1. Technical Field
The present invention generally relates to a semiconductor device manufacturing apparatus. More particularly, the present invention relates to a system used to determine proper alignment of a wafer loaded into an ion implantation device.
A claim of priority is made to Korean Patent Application No. 2004-50175, filed Jun. 30, 2004, the disclosure of which is hereby incorporated herein by reference in its entirety.
2. Discussion of Related Art
Generally, to manufacture a semiconductor device, various unit processes are performed on a semiconductor wafer. Among such unit processes is an ion implantation process, which implants impurities into a semiconductor wafer to change electric characteristics of the semiconductor wafer.
The ion implantation process is a process of implanting a P type impurity such as boron, aluminum, and indium, or implanting an N type impurity such as antimony, phosphor, and arsenic into a semiconductor crystalline structure in order to obtain desired conductive and resistive elements.
Such an ion implantation process can adjust an impurity concentration in a semiconductor wafer to a range of 10E14˜10E18 atoms/cm3. It is also easier to adjust the impurity and depth concentration with the ion implantation process than a diffusion process.
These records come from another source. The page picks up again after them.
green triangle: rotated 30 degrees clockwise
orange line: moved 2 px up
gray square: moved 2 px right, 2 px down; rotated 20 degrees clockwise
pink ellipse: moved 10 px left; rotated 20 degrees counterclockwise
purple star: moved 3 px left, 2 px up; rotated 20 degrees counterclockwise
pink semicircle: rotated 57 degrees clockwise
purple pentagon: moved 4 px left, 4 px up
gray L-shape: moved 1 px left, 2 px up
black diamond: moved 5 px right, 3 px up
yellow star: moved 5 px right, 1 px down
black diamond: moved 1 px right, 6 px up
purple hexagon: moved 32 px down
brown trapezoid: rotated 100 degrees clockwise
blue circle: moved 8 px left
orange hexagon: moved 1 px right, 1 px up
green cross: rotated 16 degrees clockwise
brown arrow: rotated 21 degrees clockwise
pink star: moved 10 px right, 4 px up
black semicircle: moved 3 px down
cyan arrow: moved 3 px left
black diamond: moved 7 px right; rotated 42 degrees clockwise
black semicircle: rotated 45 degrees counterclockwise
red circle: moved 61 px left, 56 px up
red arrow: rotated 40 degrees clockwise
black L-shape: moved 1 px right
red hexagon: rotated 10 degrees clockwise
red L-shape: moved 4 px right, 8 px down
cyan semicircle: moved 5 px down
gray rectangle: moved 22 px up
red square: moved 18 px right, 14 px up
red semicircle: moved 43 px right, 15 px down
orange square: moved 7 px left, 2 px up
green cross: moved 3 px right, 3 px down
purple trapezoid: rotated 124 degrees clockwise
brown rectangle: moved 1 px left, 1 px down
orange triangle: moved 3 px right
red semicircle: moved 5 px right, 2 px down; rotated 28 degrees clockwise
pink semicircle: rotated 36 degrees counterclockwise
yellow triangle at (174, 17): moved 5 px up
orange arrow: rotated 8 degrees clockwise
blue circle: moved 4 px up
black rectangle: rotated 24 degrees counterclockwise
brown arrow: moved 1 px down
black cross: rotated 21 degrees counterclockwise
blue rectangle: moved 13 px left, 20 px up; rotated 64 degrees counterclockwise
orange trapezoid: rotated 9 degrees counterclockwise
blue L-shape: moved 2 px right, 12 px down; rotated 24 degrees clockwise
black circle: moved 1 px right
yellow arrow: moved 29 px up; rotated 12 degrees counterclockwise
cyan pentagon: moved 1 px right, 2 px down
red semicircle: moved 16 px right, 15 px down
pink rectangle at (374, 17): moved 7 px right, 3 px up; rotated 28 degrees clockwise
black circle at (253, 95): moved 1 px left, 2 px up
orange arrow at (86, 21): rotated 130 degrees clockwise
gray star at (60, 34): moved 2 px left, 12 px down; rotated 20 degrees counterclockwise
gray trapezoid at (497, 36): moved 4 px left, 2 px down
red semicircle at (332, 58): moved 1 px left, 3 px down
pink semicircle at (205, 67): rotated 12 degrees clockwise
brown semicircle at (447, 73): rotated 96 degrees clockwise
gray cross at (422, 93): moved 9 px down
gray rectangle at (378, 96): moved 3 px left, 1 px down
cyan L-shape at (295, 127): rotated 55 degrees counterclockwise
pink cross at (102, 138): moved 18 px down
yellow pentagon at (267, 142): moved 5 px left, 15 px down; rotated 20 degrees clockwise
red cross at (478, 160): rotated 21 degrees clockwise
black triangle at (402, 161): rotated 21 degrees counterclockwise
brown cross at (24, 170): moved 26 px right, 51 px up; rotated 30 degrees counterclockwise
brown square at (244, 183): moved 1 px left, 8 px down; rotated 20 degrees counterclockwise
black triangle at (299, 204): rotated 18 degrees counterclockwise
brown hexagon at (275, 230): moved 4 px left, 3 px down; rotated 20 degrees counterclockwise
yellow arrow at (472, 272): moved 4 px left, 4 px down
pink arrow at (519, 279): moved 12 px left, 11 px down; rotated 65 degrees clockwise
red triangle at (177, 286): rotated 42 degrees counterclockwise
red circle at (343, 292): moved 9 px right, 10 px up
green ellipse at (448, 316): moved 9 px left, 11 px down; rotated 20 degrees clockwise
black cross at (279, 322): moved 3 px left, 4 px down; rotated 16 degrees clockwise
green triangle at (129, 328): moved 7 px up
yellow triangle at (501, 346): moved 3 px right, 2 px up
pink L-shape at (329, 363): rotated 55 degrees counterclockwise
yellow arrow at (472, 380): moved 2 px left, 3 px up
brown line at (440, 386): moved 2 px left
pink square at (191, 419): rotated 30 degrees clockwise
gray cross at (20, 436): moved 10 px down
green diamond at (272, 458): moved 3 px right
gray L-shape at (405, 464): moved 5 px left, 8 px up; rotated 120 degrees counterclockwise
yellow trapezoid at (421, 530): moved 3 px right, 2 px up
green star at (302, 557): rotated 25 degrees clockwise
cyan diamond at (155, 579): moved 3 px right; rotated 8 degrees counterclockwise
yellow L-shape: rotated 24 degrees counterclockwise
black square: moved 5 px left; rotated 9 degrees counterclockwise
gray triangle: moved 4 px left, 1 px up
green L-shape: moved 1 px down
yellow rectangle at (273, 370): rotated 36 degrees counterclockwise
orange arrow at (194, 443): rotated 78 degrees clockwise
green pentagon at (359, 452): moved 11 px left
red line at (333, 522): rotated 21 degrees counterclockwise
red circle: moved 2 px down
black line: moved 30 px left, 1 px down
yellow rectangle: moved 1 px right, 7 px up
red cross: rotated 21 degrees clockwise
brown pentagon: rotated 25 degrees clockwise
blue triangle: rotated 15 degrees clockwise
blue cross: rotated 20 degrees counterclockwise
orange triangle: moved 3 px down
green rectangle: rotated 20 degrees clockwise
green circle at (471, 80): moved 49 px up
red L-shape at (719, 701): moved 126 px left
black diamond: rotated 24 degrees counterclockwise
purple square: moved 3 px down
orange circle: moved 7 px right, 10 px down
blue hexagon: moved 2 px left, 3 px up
Furthermore, since the ion implantation process can restrictively implant ions into local regions, the ion implantation process has a wider use. U.S. Pat. No. 5,475,618, for example, discloses an ion implantation device to perform the aforementioned ion implantation process.
FIG. 1 is a perspective view of a conventional ion implantation apparatus.
As shown in FIG. 1, the conventional ion implantation device includes an ion implanter 10 and a wafer loading mechanism 30. Wafer loading mechanism 30 positions a wafer, and ion implanter 10 implants impurity ions into the wafer.
Wafer loading mechanism 30 includes a loading station 32, an unloading station 33, and a process chamber 31. Loading station 32 and unloading station 33 respectively loads and unloads the wafer for an ion implantation process. After the wafer is loaded into a predetermined position in process chamber 31, ion implantation is performed under vacuum pressure or atmospheric pressure.
The wafer in process chamber 31 must be aligned in a specific direction, so that impurity ions can be implanted into the wafer at a precise angle by ion implanter 10. Accordingly, an apparatus to align and load the wafer in process chamber 31 is required. The aligned and loaded wafer is transferred to the ion implantation apparatus by means of a robot arm.
FIG. 2 is a perspective view of a conventional wafer alignment apparatus.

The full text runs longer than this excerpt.